Что ж, и это удача. Четыре фамилии с адресами уже были в кармане френча Лашкова. Остальные пятнадцать он перепишет пока без адресов. Там будет видно…
— Еще немного коньяку? — заплетающимся языком спросил Хорват.
— А есть?
Лашков перекладывал досье, запоминая фамилии.
— Он забрал мои продукты, — надтреснутым тенором произнес Хорват. — Пусть Лизарев опять сходит.
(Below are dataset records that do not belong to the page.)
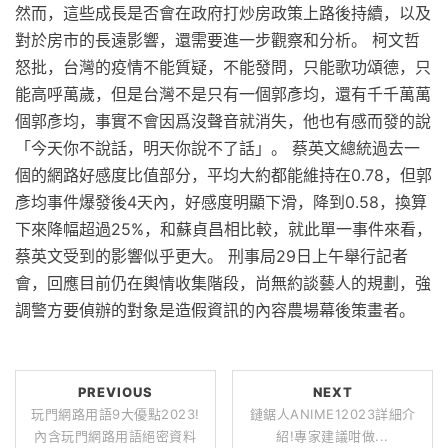
然而，這些成長是否會在政府打炒房政策上路後持續，以及
對於房市的長遠影響，還需要進一步觀察和分析。 柯文哲
怒批，台灣的疫情不能質疑，不能發問，只能歌功頌德，只
能高呼萬歲，但是台灣不是只有一個郭彥均，還有千千萬萬
個郭彥均，事實不會因爲沒聲音就消失，他也有感而發的說
「今天你不說話，明天你說不了話」。 蔡英文總統過去一
個的網路好感度比值部分，平均大約都能維持在0.78，但郭
彥均事件爆發後4天內，好感度明顯下滑，降到0.58，換算
下來降幅超過25%，和蘇貞昌相比較，就此單一事件來看，
蔡英文受到的影響似乎更大。 刑事局29日上午舉行記者
會，回應目前仍在輿情收集階段，尚無約談藝人的規劃，強
調警方要偵辦的對象是造假資訊的內容農場幕後策畫者。
PREVIOUS
NEXT
玩門網路用語9大優點2023!
鏈鋸人ANIME12023詳細介
內含玩門網路用語絕密資料
紹!專家建議咁做...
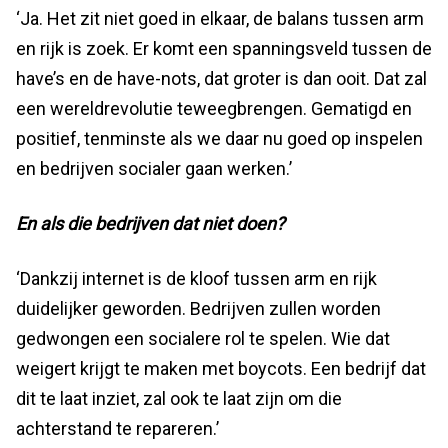
‘Ja. Het zit niet goed in elkaar, de balans tussen arm
en rijk is zoek. Er komt een spanningsveld tussen de
have’s en de have-nots, dat groter is dan ooit. Dat zal
een wereldrevolutie teweegbrengen. Gematigd en
positief, tenminste als we daar nu goed op inspelen
en bedrijven socialer gaan werken.’
En als die bedrijven dat niet doen?
‘Dankzij internet is de kloof tussen arm en rijk
duidelijker geworden. Bedrijven zullen worden
gedwongen een socialere rol te spelen. Wie dat
weigert krijgt te maken met boycots. Een bedrijf dat
dit te laat inziet, zal ook te laat zijn om die
achterstand te repareren.’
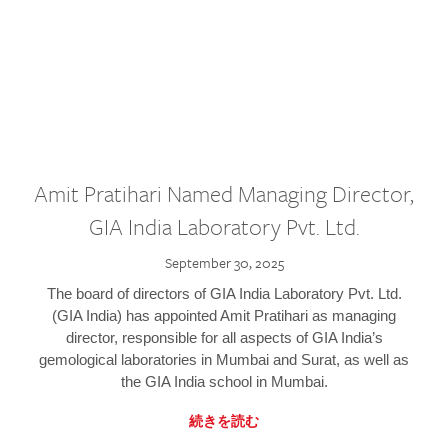
Amit Pratihari Named Managing Director,
GIA India Laboratory Pvt. Ltd.
September 30, 2025
The board of directors of GIA India Laboratory Pvt. Ltd.
(GIA India) has appointed Amit Pratihari as managing
director, responsible for all aspects of GIA India’s
gemological laboratories in Mumbai and Surat, as well as
the GIA India school in Mumbai.
続きを読む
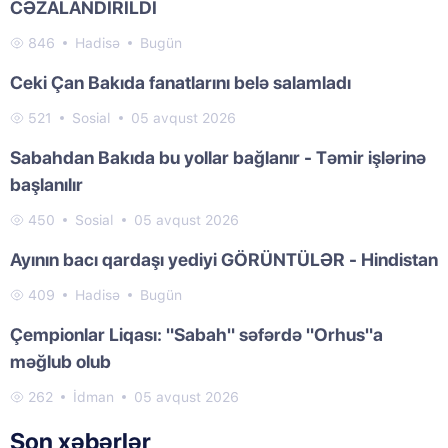
CƏZALANDIRILDI
846
Hadisə
Bugün
Ceki Çan Bakıda fanatlarını belə salamladı
521
Sosial
05 avqust 2026
Sabahdan Bakıda bu yollar bağlanır - Təmir işlərinə
başlanılır
450
Sosial
05 avqust 2026
Ayının bacı qardaşı yediyi GÖRÜNTÜLƏR - Hindistan
409
Hadisə
Bugün
Çempionlar Liqası: "Sabah" səfərdə "Orhus"a
məğlub olub
262
İdman
05 avqust 2026
Son xəbərlər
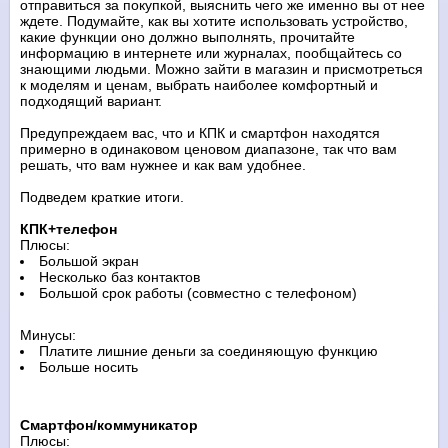
отправиться за покупкой, выяснить чего же именно вы от нее
ждете. Подумайте, как вы хотите использовать устройство,
какие функции оно должно выполнять, прочитайте
информацию в интернете или журналах, пообщайтесь со
знающими людьми. Можно зайти в магазин и присмотреться
к моделям и ценам, выбрать наиболее комфортный и
подходящий вариант.
Предупреждаем вас, что и КПК и смартфон находятся
примерно в одинаковом ценовом диапазоне, так что вам
решать, что вам нужнее и как вам удобнее.
Подведем краткие итоги.
КПК+телефон
Плюсы:
Большой экран
Несколько баз контактов
Большой срок работы (совместно с телефоном)
Минусы:
Платите лишние деньги за соединяющую функцию
Больше носить
Смартфон/коммуникатор
Плюсы:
Я не могу не иметь продуктов.
— Сходит, сходит, — стараясь запомнить фамилии, быстро ответил Гурьянов, — все у вас будет, господин начальник, все…
Стенные часы, снятые из приемной председателя Псковского исполкома, пробили двенадцать.
В это самое время Локотков сказал:
— Ну, что ж, будем собираться? Самое время, пока покружим, пока до места доедем, пока что. Давайте, не торопясь.
Эстонцы и латыш, съев на ужин старого, костлявого петуха, спали сидя. На гестаповцев они все-таки похожи не были. Впрочем, насчет гестаповских офицеров у Локоткова были довольно туманные представления. Он видел их, как правило, мертвыми, в лучшем случае умирающими, а эдакими свободно болтающими, с сигарой в зубах — только в кино на экране, но в кино их играли русские артисты, имеющие о них еще более отдаленное представление, чем Иван Егорович. Так что шут его знает! Может, и бывают гестаповцы с такими лицами рабочих людей? Или обмундирование поможет?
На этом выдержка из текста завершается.